The European Central Bank (ECB) upped interest rates on Thursday, despite market turmoil.
What does this mean?
The “between a rock and a hard place” metaphors are growing stale at this stage, so here’s the truth served neat: the ECB is in a serious bind. SVB’s collapse, driven in large part by higher rates, has given the world goosebumps about global banking systems’ frailty. And then there’s the issue of Credit Suisse – already beset by its own laundry list of issues – which was tottering like a man eight drinks deep until Switzerland’s central bank threw it a lifeline.
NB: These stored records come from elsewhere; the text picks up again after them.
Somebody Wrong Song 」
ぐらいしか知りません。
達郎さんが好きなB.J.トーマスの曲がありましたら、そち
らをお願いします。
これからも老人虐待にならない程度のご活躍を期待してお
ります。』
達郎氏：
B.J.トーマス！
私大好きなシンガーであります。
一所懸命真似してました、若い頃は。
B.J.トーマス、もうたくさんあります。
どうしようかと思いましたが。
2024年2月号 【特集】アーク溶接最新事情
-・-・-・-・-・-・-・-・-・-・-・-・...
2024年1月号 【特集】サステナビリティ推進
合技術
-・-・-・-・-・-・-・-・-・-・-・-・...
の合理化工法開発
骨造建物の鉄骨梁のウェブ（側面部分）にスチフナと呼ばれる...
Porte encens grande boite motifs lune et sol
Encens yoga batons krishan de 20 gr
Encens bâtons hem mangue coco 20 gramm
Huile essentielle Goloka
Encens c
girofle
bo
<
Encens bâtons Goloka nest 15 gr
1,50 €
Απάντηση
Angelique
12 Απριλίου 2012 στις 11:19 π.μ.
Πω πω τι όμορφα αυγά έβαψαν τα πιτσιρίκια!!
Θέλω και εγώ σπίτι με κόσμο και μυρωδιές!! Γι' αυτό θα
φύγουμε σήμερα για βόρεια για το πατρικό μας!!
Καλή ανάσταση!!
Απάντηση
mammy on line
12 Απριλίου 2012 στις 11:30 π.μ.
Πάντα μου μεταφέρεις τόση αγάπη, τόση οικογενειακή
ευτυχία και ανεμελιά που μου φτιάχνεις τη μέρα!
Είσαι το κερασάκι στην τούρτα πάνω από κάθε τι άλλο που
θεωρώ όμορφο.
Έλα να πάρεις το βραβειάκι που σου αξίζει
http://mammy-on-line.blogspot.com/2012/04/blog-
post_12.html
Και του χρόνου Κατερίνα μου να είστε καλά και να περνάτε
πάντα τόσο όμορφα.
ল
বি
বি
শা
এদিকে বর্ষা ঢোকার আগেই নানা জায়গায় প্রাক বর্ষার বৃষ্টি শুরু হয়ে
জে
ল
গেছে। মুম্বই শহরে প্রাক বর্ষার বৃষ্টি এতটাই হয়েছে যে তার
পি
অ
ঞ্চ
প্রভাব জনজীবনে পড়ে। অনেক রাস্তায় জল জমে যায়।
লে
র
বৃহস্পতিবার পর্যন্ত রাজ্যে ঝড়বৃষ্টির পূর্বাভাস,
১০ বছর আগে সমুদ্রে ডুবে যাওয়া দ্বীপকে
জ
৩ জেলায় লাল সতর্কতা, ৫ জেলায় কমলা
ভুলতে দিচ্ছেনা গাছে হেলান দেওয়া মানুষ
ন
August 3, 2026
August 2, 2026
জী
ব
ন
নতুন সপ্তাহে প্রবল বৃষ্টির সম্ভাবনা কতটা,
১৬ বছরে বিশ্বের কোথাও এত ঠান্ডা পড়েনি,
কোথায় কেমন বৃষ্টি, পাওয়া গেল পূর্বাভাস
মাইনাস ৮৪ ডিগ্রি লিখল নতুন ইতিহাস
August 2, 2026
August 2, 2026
It was only natural, then, that some investors called on the ECB to stop serving round after round of jumbo hikes – but in vain: the central bank dished out another 0.5-percentage-point hike, taking rates to their highest levels since late 2008. There was some evidence of caution, mind you: the ECB broke with tradition and kept mum about its next steps.
Why should I care?
For markets: A problem shared.
The world’s going to have to wait and see how the flailing banking system affects the ECB’s ability to tackle rising prices. After all, inflation’s still closer to double digits than it is to the central bank’s 2% target. But hey, at least misery has company: the US and UK have to answer their own “to hike or not to hike?” dilemmas next week – and there are no easy options on the table. The ECB’s backing itself, though, reassuring investors that it’ll be able to support the bloc’s financial system if it needs to.
The bigger picture: Dimming hopes.
Whichever poison the Federal Reserve picks, the banking debacle has already darkened the US economic outlook. On Thursday Goldman Sachs upped the odds of a recession hitting in the next year to 35%. Still, compared to the average economist, who says it’s more like 60%, Goldman seems like an optimist.